The obesity epidemic is fueling an epidemic of nonalcoholic fatty liver disease (NAFLD), which can progress to liver cancer, he explained.
Even in high-income countries such as the United States, many people are unaware that they have been infected with hepatitis B or C virus; by the time they present with symptoms, it's often too late to offer any curative treatment.
Although new directly acting antiviral drugs (DAA) have transformed the management of hepatitis C — effectively curing 95% of all patients who are treated with DAAs — the same progress has not been made with hepatitis B. However, there are drugs that can help prevent progression to liver cancer in many patients.
The obesity epidemic that is causing increasing numbers of patients to develop NAFLD is nowhere near under control, Sherman commented. For example, an estimated 20% of the population in developed countries has some level of NAFLD. Of these, 1 in 10 could progress to cirrhosis, of whom 20% to 30% could develop liver cancer.
"We are seeing more liver cancer related to NAFLD now than we were, say, 10 years ago," he told Medscape Medical News.
"And it's also quite likely in the future that NAFLD will be the bigger driver of liver cancer because hepatitis C will be adequately managed," he added.
Part of the problem with hepatitis B and hepatitis C is the aging of the infected population.
"The longer you have the infection and the older you are, the more likely you are to develop liver cancer," Sherman explained. "So people who acquired hepatitis C infection in the 1950s and 60s are now getting to an age where cancer starts to be more likely, and the same applies to hepatitis B," he said.

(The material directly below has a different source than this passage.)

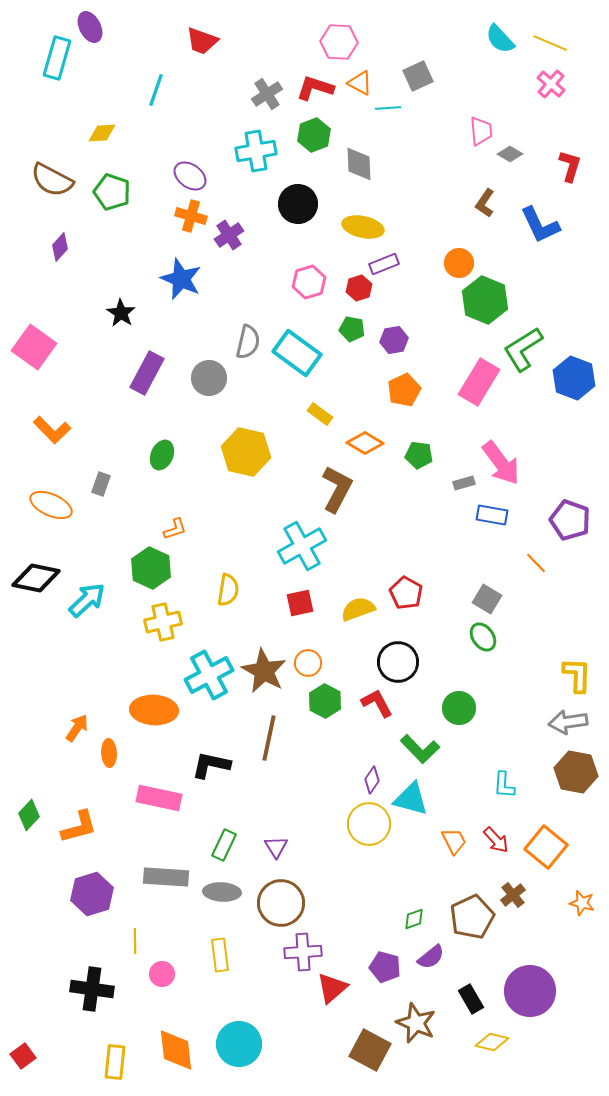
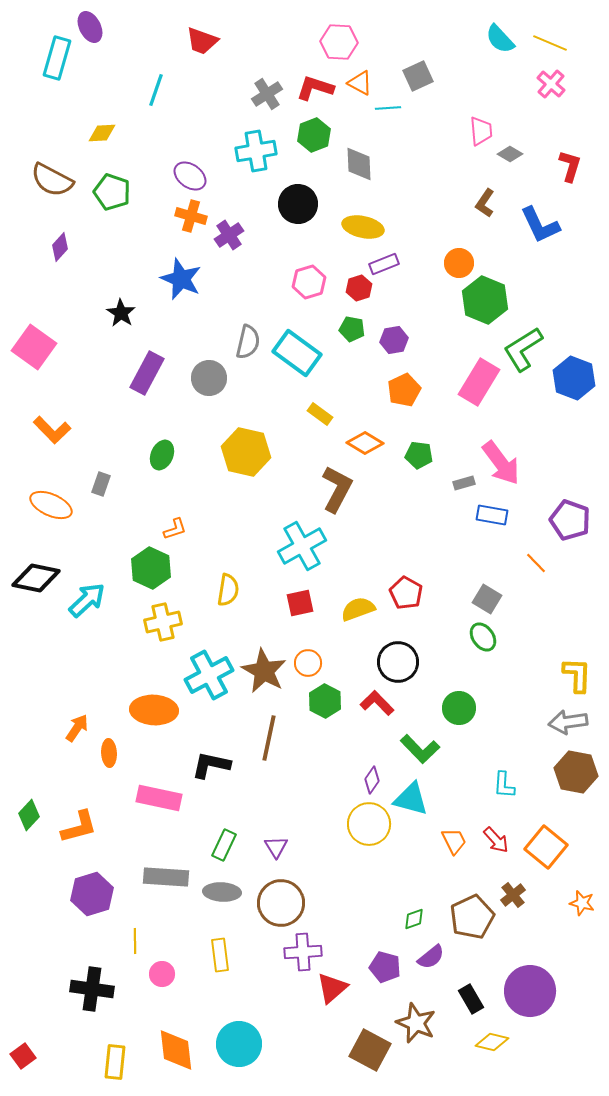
red L-shape at (377, 703): rotated 16 degrees counterclockwise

Indeed, in early June 2018, the Canadian Association for the Study of the Liver published guidelines recommending that individuals born between 1945 and 1975 — the baby boomers — be tested for hepatitis C.
The reasoning behind this is that somewhere between two thirds and three quarters of people with hepatitis C, at least in Canada, were born between 1945 and 1975.
Anywhere from 40% to 70% of those who are infected with hepatitis C virus are unaware that have been infected because it can take many years before symptoms become apparent.
"This is why this recommendation to screen baby boomers is so important," Sherman said.
"Because it's not only that this [age] category has the highest prevalence of hepatitis C but it's also because they are the highest risk within this category because of the duration of infection," he added.
However, not everyone infected with hepatitis B or C virus or who has developed NAFLD is at significant risk for liver cancer, Sherman underscored.
"You can't screen everybody," he said.
"But there are a variety of risk scores that can be used to identify those at high risk for the disease, and you can use clinical features, the most significant of which is the presence of cirrhosis," Sherman noted. "If a patient has cirrhosis, their risk of liver cancer is considerably higher than if they do not have cirrhosis," he added.
Once cirrhosis is diagnosed, patients go into a screening program where they undergo ultrasonography every 6 months.
"Caught early, liver cancer is largely curable," Sherman said.
"And we could make a huge impact on future liver cancer rates by investing more resources in screening and diagnosis of hepatitis B and C," he predicted.
In 2012, an estimated 745,000 people died of liver cancer worldwide.
Sherman reports that he has served as a consultant for Gilead Sciences.